Obj. ID: 49158
Hebrew Illuminated Manuscripts Shiviti, Germany, circa 1825
The following description was prepared by William Gross:
The Shiviti plaque takes its name from a phrase in the Psalms, "Shivit Adonai Lenegdi Tamid". "I will always hold the Lord before me." During morning prayers the 67th psalm is read as a part of the liturgy. The making of such visual pages to augment reading started almost 500 years ago. It began because of a particular story or legend. The custom relates that if one gazes on the form of the Menorah while reciting the Psalm, or reads the psalm written in the form of a Menorah, the person is carried back to the Temple, standing before the golden Temple Menorah itself. To complete the illusion, some of the Temple implements were often illustrated. The mysticism of the idea is clear, and the Shiviti page is often filled with Kabbalistic abbreviations as well as the Menorah form. Sometimes, depending on the size and complexity of the image, other texts read during the time of prayer are also presented on the sheet.

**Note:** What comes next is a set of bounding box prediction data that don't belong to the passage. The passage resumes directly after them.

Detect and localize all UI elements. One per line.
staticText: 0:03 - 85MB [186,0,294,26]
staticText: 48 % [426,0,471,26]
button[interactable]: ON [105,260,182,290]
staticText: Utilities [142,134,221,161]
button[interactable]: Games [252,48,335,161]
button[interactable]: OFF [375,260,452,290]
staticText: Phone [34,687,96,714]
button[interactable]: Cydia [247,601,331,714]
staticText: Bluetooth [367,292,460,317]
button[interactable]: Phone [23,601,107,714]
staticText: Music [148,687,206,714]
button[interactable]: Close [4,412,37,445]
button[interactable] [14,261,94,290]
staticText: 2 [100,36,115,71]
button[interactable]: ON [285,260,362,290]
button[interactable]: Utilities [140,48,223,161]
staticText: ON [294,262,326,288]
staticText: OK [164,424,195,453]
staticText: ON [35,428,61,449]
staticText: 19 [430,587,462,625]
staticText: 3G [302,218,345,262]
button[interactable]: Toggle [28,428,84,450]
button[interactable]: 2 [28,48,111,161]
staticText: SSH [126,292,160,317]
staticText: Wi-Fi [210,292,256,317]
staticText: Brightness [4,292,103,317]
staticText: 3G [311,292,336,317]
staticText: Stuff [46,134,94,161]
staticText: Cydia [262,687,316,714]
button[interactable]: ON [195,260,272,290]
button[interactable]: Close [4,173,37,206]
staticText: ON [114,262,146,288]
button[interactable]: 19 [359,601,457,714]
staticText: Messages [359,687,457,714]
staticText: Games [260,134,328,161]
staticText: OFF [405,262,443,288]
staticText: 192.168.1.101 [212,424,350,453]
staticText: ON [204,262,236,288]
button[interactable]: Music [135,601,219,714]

Such pages appear as small sheets to be inserted into a prayer book and taken out when the psalm is recited or as large pages to be hung on the wall of the synagogue for viewing by the whole congregation. The sheet was also used on the wall of a home or Sukkah. Later still, the Shiviti could be printed in the prayer book or painted on the wall of the synagogue. There are numerous examples of both the prayer book tradition and the wall plaque tradition in the Gross Family Collection.
This is a very aesthetic rendition of a Shiviti in the size of a prayer book, including the 67th psalm in the form of a menorah and an attractive presentation of the 42-letter name of God on the two sides of the menorah. Around the circle containing the Tetragrammaton are four animals very reminiscent of the Medaevel manuscript illustration. The letters of the large tetragrammaton in the center are particularly well drawn using Gothic Hebrew letters. This Shiviti is one of several of this form. Either they are all by the same scribe/artist or it was copied down to the last detail. It appears in the first literature about Jewish art in the Mitteilungen der Gesellschaft zur Erforschung Juedischer Kunstdenkmaeler (V/VI, 1909) from Frankfurt. There are three such Shivitis in the Gross Family Collection and others in various other collections. This example is the only one in this collection to use color in the decoration.